In the nitroprusside group, we found a peak norepinephrine concentration after the end of the controlled hypotension with a significant difference (P < 0.05) compared with the controls (Table 2
). In the nitroprusside group, epinephrine increased significantly (P < 0.05) after anesthesia was induced but did not differ from the controls.
The density of alpha2 receptors on platelets did not change in the controls during the study period (Figure 1
). After operation the receptor density increased significantly (P < 0.05) in the nitroprusside group compared with preoperative values. The affinity of alpha2 receptors was assessed by the dissociation constant. No alterations were seen.
Spontaneous platelet aggregation increased during the operation in the control group only (Table 3
) and remained increased until the day after operation (P < 0.01).
Collagen-induced aggregation determined by the change of impedance did not change significantly. The same was true for the collagen-induced aggregation determined in Born's optical system (Figure 2
After anesthesia was induced, epinephrine-induced platelet aggregation was reduced in the nitroprusside group (Figure 2
). But there was no difference from the controls. On the day after surgery it increased only in the controls but not in the patients receiving nitroprusside (P <0.001).
Hemoglobin concentration significantly (P < 0.001) decreased from 15.1 g/dl before operation to 13.7 g/dl after operation in the nitroprusside group.

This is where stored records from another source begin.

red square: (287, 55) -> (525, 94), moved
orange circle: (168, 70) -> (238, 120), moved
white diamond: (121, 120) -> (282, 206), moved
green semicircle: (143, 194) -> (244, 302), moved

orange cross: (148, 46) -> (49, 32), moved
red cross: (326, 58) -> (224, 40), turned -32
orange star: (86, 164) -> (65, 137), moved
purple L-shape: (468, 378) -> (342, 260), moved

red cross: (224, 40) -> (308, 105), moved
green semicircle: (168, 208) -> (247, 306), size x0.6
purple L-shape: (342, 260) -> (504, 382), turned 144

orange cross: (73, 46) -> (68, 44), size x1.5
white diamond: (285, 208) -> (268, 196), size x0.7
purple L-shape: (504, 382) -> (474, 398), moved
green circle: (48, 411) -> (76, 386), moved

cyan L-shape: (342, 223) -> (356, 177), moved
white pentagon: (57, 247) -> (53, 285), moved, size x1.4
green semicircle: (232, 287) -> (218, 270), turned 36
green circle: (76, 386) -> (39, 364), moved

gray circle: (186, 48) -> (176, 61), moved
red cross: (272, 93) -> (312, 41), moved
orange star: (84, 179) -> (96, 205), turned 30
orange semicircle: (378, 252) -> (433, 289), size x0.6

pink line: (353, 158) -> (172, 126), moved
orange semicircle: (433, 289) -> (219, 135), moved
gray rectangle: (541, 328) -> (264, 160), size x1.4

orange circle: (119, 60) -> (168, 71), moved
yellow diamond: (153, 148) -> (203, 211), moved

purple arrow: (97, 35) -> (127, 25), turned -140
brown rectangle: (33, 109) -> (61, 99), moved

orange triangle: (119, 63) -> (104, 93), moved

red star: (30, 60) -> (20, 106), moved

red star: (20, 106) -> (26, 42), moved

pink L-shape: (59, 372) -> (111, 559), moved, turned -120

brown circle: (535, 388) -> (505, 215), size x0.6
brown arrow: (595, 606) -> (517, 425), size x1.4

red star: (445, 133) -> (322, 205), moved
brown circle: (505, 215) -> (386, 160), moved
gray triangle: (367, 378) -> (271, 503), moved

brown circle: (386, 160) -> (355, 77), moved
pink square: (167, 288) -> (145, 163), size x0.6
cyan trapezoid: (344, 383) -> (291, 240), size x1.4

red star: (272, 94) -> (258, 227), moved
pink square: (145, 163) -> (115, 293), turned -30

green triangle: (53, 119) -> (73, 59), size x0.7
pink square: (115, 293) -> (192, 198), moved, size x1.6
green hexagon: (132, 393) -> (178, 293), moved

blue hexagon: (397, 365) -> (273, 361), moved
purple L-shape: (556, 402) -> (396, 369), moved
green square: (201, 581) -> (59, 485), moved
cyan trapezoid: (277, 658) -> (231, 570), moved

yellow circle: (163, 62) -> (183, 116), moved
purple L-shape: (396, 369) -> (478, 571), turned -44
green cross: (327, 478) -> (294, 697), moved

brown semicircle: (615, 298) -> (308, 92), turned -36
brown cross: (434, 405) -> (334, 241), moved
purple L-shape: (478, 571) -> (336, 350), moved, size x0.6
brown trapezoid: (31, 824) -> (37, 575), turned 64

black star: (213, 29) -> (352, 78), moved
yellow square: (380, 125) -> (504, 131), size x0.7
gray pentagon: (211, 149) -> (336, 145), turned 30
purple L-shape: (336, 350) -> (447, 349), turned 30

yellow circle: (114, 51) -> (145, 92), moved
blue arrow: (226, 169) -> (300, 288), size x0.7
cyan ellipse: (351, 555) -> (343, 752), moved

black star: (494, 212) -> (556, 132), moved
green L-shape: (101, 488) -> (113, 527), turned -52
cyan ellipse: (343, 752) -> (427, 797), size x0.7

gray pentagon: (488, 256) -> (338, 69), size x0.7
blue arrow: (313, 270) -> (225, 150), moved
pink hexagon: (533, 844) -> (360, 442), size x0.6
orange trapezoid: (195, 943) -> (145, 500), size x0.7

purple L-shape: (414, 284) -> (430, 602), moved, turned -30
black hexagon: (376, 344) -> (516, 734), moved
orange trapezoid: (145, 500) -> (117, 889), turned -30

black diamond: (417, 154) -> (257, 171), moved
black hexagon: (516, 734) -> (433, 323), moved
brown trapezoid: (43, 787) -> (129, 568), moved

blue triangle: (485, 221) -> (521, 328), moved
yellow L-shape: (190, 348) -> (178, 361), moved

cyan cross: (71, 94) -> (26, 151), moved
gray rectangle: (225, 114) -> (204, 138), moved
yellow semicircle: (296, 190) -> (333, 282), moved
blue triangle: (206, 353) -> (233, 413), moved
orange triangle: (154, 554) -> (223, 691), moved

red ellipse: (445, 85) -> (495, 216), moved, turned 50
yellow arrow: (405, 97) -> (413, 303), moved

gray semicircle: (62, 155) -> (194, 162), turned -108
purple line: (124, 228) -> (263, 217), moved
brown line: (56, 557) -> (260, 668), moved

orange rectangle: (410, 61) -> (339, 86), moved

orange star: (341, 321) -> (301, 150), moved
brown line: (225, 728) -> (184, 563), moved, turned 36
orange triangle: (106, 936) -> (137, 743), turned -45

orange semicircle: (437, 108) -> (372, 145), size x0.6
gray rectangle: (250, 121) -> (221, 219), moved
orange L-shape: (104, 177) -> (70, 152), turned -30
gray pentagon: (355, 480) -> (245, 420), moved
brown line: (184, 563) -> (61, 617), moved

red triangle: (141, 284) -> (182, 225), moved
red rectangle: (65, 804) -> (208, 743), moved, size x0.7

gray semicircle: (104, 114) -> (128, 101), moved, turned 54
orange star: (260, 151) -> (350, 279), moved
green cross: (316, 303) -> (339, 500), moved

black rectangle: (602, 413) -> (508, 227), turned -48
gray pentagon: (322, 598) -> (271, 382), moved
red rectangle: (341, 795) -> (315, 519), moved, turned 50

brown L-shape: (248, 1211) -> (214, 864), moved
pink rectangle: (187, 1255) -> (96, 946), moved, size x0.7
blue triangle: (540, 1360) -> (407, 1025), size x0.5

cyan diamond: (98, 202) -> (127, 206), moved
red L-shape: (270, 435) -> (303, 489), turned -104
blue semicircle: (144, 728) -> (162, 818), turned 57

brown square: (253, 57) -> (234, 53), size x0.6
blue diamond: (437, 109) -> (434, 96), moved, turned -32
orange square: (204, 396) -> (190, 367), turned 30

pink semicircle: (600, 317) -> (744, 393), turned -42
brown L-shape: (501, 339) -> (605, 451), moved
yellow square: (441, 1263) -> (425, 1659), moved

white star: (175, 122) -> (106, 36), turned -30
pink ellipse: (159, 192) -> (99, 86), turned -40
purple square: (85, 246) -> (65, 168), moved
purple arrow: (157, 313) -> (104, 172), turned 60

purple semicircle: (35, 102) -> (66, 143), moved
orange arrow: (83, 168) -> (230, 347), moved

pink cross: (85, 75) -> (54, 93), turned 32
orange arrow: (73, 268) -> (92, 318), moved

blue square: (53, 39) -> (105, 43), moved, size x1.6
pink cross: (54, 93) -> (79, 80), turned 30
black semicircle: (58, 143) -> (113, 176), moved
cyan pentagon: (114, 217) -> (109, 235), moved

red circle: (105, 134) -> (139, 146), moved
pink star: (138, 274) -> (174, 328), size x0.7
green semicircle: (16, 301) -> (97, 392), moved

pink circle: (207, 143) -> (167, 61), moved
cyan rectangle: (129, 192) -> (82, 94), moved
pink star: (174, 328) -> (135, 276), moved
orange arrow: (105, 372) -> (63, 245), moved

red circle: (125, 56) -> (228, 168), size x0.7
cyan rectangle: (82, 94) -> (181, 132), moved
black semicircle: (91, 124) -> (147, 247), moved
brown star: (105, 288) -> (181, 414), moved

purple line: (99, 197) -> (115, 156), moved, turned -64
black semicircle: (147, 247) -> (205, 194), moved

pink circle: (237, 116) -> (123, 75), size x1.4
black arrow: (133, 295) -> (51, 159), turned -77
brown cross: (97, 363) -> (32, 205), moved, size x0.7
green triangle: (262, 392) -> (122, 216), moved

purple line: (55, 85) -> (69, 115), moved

In the controls it decreased from 15.8 g/dl to 13.5 g/dl (P < 0.001). We observed no differences between both groups at any time. Platelet concentration and platelet volume did not change.
The density of alpha2 receptors on platelets did not correlate with epinephrine or with norepinephrine plasma concentrations, and neither did the receptors' density correlate with the epinephrine-induced aggregation. On the day after operation, a positive correlation between spontaneous platelet aggregation and density of alpha2 receptors was found (Spearman's rank coefficient: r = +0.49) after nitroprusside was given, whereas the correlation in the controls was inverse (r = -0.39, difference between both groups: P < 0.01).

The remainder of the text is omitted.